As the suitability index (sne) appears to have a relationship with rainfall, build two new models relating this variable to rainfall, one for the seeding experiments, one for the non-seeding experiments. Compare the coefficients for the two models, and produce a figure showing the two models. What does the difference in slope suggest?
seedingY = clouds$seeding == "yes"
seedingN = clouds$seeding == "no"
sne = clouds$sne
lm(sne ~ rainfall * seedingY, data = clouds)
##
## Call:
## lm(formula = sne ~ rainfall * seedingY, data = clouds)
##
## Coefficients:
## (Intercept) rainfall seedingYTRUE
## 3.40530 -0.09516 0.74521
## rainfall:seedingYTRUE
## -0.08190
sne_rain_y = lm(sne ~ rainfall * seedingY, data = clouds)
summary(sne_rain_y)
##
## Call:
## lm(formula = sne ~ rainfall * seedingY, data = clouds)
##
## Residuals:
## Min 1Q Median 3Q Max
## -2.06058 -0.44268 0.05072 0.51213 1.27134
##
## Coefficients:
## Estimate Std.

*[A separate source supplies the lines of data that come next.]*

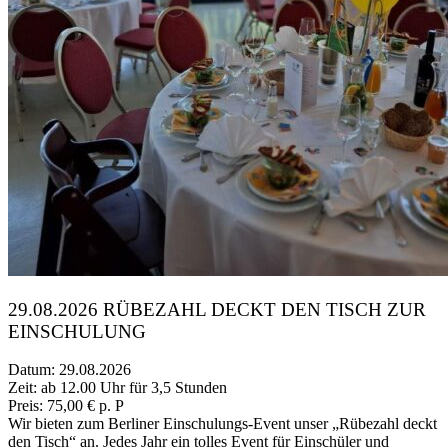
29.08.2026 RÜBEZAHL DECKT DEN TISCH ZUR
EINSCHULUNG
Datum: 29.08.2026
Zeit: ab 12.00 Uhr für 3,5 Stunden
Preis: 75,00 € p. P
Wir bieten zum Berliner Einschulungs-Event unser „Rübezahl deckt
den Tisch“ an. Jedes Jahr ein tolles Event für Einschüler und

Error t value Pr(>|t|)
## (Intercept) 3.40530 0.40141 8.483 4.65e-08 ***
## rainfall -0.09516 0.07486 -1.271 0.218
## seedingYTRUE 0.74521 0.64655 1.153 0.263
## rainfall:seedingYTRUE -0.08190 0.12084 -0.678 0.506
## ---
## Signif. codes: 0 '***' 0.001 '**' 0.01 '*' 0.05 '.' 0.1 ' ' 1
##
## Residual standard error: 0.8737 on 20 degrees of freedom
## Multiple R-squared: 0.2282, Adjusted R-squared: 0.1124
## F-statistic: 1.971 on 3 and 20 DF, p-value: 0.1508
anova(sne_rain_y)
## Analysis of Variance Table
##
## Response: sne
## Df Sum Sq Mean Sq F value Pr(>F)
## rainfall 1 3.3005 3.3005 4.3236 0.05067 .

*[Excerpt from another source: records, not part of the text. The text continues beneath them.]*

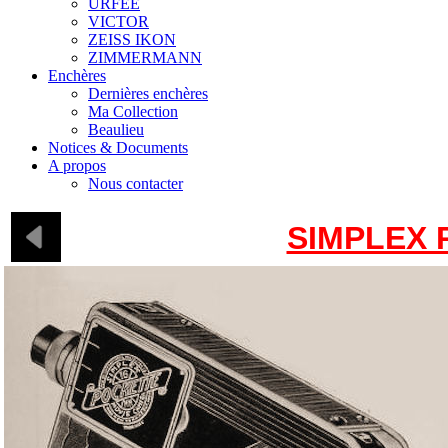
URFEE
VICTOR
ZEISS IKON
ZIMMERMANN
Enchères
Dernières enchères
Ma Collection
Beaulieu
Notices & Documents
A propos
Nous contacter
SIMPLEX 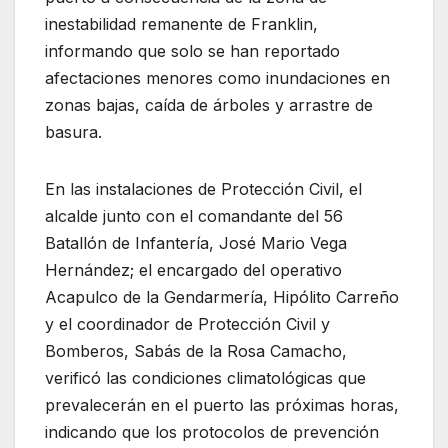
inestabilidad remanente de Franklin,
informando que solo se han reportado
afectaciones menores como inundaciones en
zonas bajas, caída de árboles y arrastre de
basura.
En las instalaciones de Protección Civil, el
alcalde junto con el comandante del 56
Batallón de Infantería, José Mario Vega
Hernández; el encargado del operativo
Acapulco de la Gendarmería, Hipólito Carreño
y el coordinador de Protección Civil y
Bomberos, Sabás de la Rosa Camacho,
verificó las condiciones climatológicas que
prevalecerán en el puerto las próximas horas,
indicando que los protocolos de prevención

## seedingY 1 0.8624 0.8624 1.1297 0.30051
## rainfall:seedingY 1 0.3506 0.3506 0.4593 0.50571
## Residuals 20 15.2673 0.7634
## ---
## Signif. codes: 0 '***' 0.001 '**' 0.01 '*' 0.05 '.' 0.1 ' ' 1
lm(sne ~ rainfall * seedingN, data = clouds)
##
## Call:
## lm(formula = sne ~ rainfall * seedingN, data = clouds)
##
## Coefficients:
## (Intercept) rainfall seedingNTRUE
## 4.1505 -0.1771 -0.7452
## rainfall:seedingNTRUE
## 0.0819
sne_rain_n = lm(sne ~ rainfall * seedingN, data = clouds)
summary(sne_rain_n)
##
## Call:
## lm(formula = sne ~ rainfall * seedingN, data = clouds)
##
## Residuals:
## Min 1Q Median 3Q Max
## -2.06058 -0.44268 0.05072 0.51213 1.27134
##
## Coefficients:
## Estimate Std. Error t value Pr(>|t|)
## (Intercept) 4.15051 0.50684 8.189 8.11e-08 ***
## rainfall -0.17706 0.09487 -1.866 0.0767 .
## seedingNTRUE -0.74521 0.64655 -1.153 0.2627
## rainfall:seedingNTRUE 0.08190 0.12084 0.678 0.5057
## ---
## Signif. codes: 0 '***' 0.001 '**' 0.01 '*' 0.05 '.' 0.1 ' ' 1
##
## Residual standard error: 0.8737 on 20 degrees of freedom
## Multiple R-squared: 0.2282, Adjusted R-squared: 0.1124
## F-statistic: 1.971 on 3 and 20 DF, p-value: 0.1508
anova(sne_rain_n)
## Analysis of Variance Table
##
## Response: sne
## Df Sum Sq Mean Sq F value Pr(>F)
## rainfall 1 3.3005 3.3005 4.3236 0.05067 .
## seedingN 1 0.8624 0.8624 1.1297 0.30051
## rainfall:seedingN 1 0.3506 0.3506 0.4593 0.50571
## Residuals 20 15.2673 0.7634
## ---
## Signif. codes: 0 '***' 0.001 '**' 0.01 '*' 0.05 '.' 0.1 ' ' 1
plot_sne_rain = ggplot(clouds, aes(x = rainfall, y = sne, col = seeding)) + geom_point()
plot_sne_rain = plot_sne_rain + geom_smooth(method = "lm") + ggtitle("Rainfall vs Suitability Index") + xlab("Rainfall (m^3 * 1e+8)") + ylab("Suitability Index") + theme_bw()
print(plot_sne_rain)
## `geom_smooth()` using formula 'y ~ x'
Here, in order to differentiate between the seeding and non-seeding experiments, I created two new variables. From there, I was able to build the two linear regression models, evaluate the coefficients of both and then compare them to one another in a plot. As seen in the plot, both seeding and non-seeding experiments have a downward slope but one is steeper than the other, indicated that as the rainfall increases, sne decreases but the rate at which the sne decreases is faster with the seeding experiments whereas it’s more gradual with the non-seeding experiments.